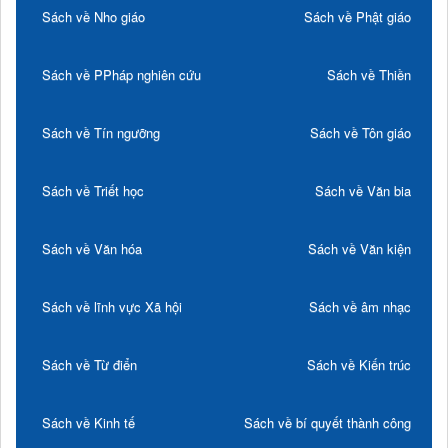
Sách về Nho giáo
Sách về Phật giáo
Sách về PPháp nghiên cứu
Sách về Thiền
Sách về Tín ngưỡng
Sách về Tôn giáo
Sách về Triết học
Sách về Văn bia
Sách về Văn hóa
Sách về Văn kiện
Sách về lĩnh vực Xã hội
Sách về âm nhạc
Sách về Từ điển
Sách về Kiến trúc
Sách về Kinh tế
Sách về bí quyết thành công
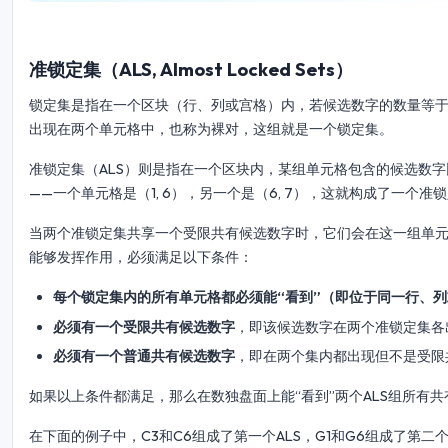
准锁定集（ALS, Almost Locked Sets）
锁定集是指在一个区块（行、列或宫格）内，若候选数字的数量等
出现在两个单元格中，也称为裸对，这组就是一个锁定集。
准锁定集（ALS）则是指在一个区块内，某组单元格包含的候选数字比
——一个单元格是（1, 6），另一个是（6, 7），这就构成了一个准
当两个准锁定集共享一个受限共有候选数字时，它们会在这一组单
能够发挥作用，必须满足以下条件：
每个锁定集内的所有单元格都必须能“看到”（即位于同一行、
必须有一个受限共有候选数字
，即该候选数字在两个准锁定集各
必须有一个普通共有候选数字
，即在两个集内都出现但不是受限
如果以上条件都满足，那么在数独盘面上能“看到”两个ALS组所有
在下面的例子中，C3和C6组成了第一个ALS，G1和G6组成了第二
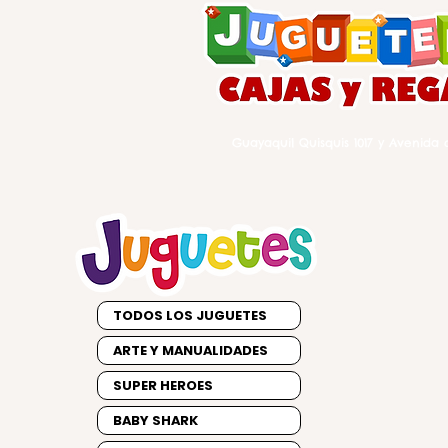
Guayaquil Quisquis 1017 y Avenida d
TODOS LOS JUGUETES
ARTE Y MANUALIDADES
SUPER HEROES
BABY SHARK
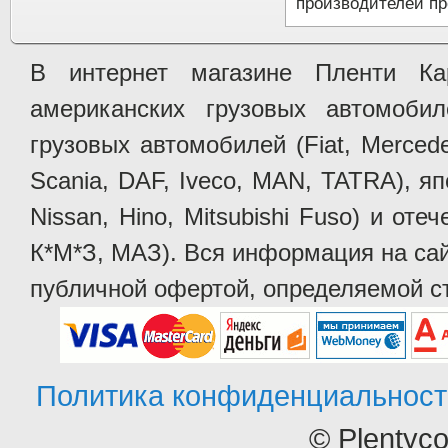
производителей пр
В интернет магазине Пленти Ка
американских грузовых автомобилей 
грузовых автомобилей (Fiat, Mercede
Scania, DAF, Iveco, MAN, TATRA), яп
Nissan, Hino, Mitsubishi Fuso) и от
К*М*З, МАЗ). Вся информация на сай
публичной офертой, определяемой ст
Политика конфиденциальност
© Plentyc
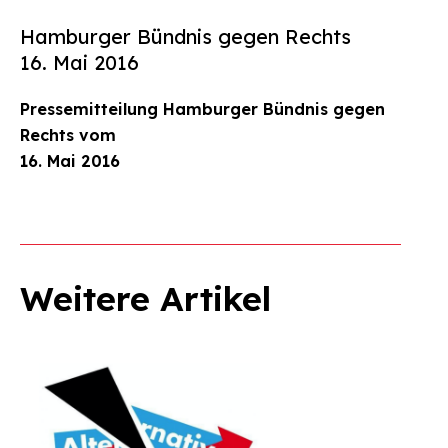
Hamburger Bündnis gegen Rechts
16. Mai 2016
Pressemitteilung Hamburger Bündnis gegen
Rechts vom
16. Mai 2016
Weitere Artikel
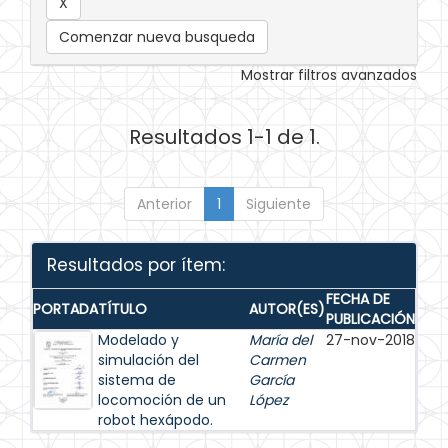
Comenzar nueva busqueda
Mostrar filtros avanzados
Resultados 1-1 de 1.
Anterior
1
Siguiente
Resultados por ítem:
FECHA DE
PORTADA
TÍTULO
AUTOR(ES)
PUBLICACIÓN
Modelado y
María del
27-nov-2018
simulación del
Carmen
sistema de
García
locomoción de un
López
robot hexápodo.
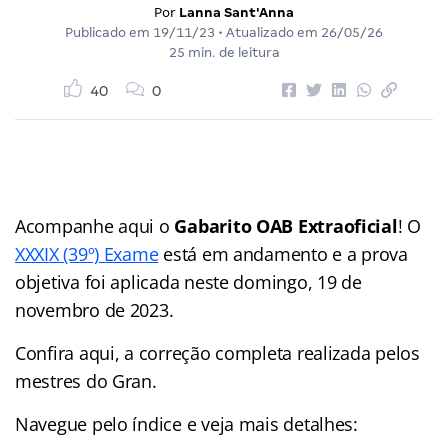
Por
Lanna Sant'Anna
Publicado em
19/11/23
• Atualizado em
26/05/26
25 min. de leitura
40
0
Acompanhe aqui o
Gabarito OAB Extraoficial
! O
XXXIX (39º) Exame
está em andamento e a prova
objetiva foi aplicada neste domingo, 19 de
novembro de 2023.
Confira aqui, a correção completa realizada pelos
mestres do Gran.
Navegue pelo índice e veja mais detalhes:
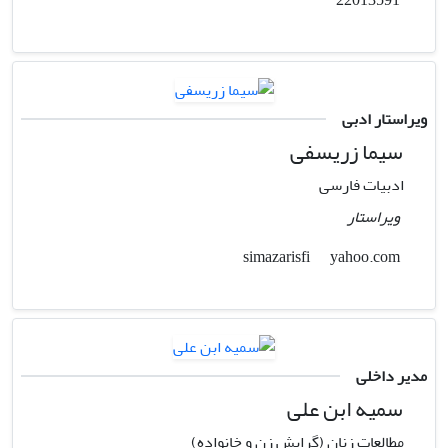
ویراستار ادبی
سیما زریسفی
ادبیات فارسی
ویراستار
yahoo.com
simazarisfi
مدیر داخلی
سمیه ابن علی
مطالعات زنان (گرایش زن و خانواده)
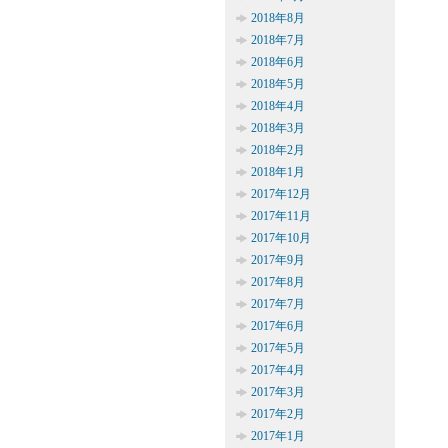
2018年8月
2018年7月
2018年6月
2018年5月
2018年4月
2018年3月
2018年2月
2018年1月
2017年12月
2017年11月
2017年10月
2017年9月
2017年8月
2017年7月
2017年6月
2017年5月
2017年4月
2017年3月
2017年2月
2017年1月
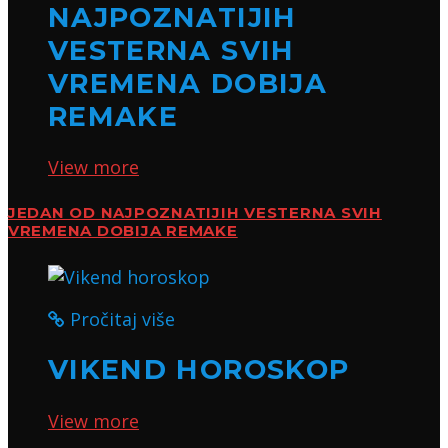
NAJPOZNATIJIH
VESTERNA SVIH
VREMENA DOBIJA
REMAKE
View more
JEDAN OD NAJPOZNATIJIH VESTERNA SVIH
VREMENA DOBIJA REMAKE
Pročitaj više
VIKEND HOROSKOP
View more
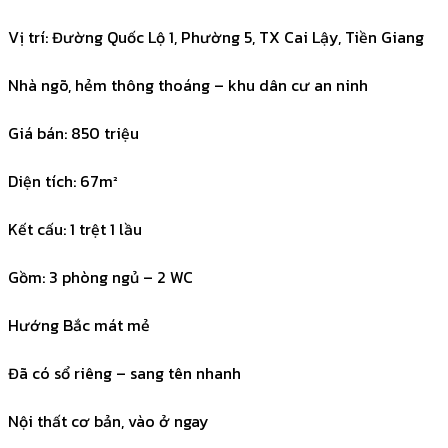
Vị trí: Đường Quốc Lộ 1, Phường 5, TX Cai Lậy, Tiền Giang
Nhà ngõ, hẻm thông thoáng – khu dân cư an ninh
Giá bán: 850 triệu
Diện tích: 67m²
Kết cấu: 1 trệt 1 lầu
Gồm: 3 phòng ngủ – 2 WC
Hướng Bắc mát mẻ
Đã có sổ riêng – sang tên nhanh
Nội thất cơ bản, vào ở ngay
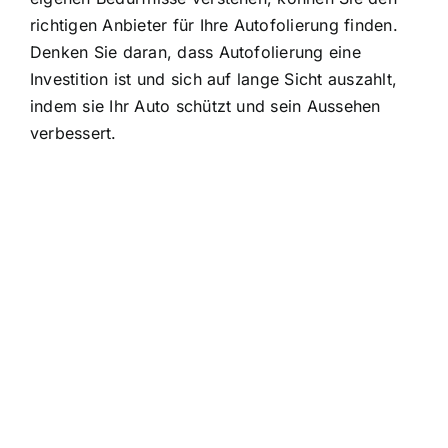
richtigen Anbieter für Ihre Autofolierung finden.
Denken Sie daran, dass Autofolierung eine
Investition ist und sich auf lange Sicht auszahlt,
indem sie Ihr Auto schützt und sein Aussehen
verbessert.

========

### EXERCISE REQUIREMENTS
Scan the listing above. Collect all lines with the word "Autofolierung".

### ANSWER BOX
richtigen Anbieter für Ihre Autofolierung finden.
Denken Sie daran, dass Autofolierung eine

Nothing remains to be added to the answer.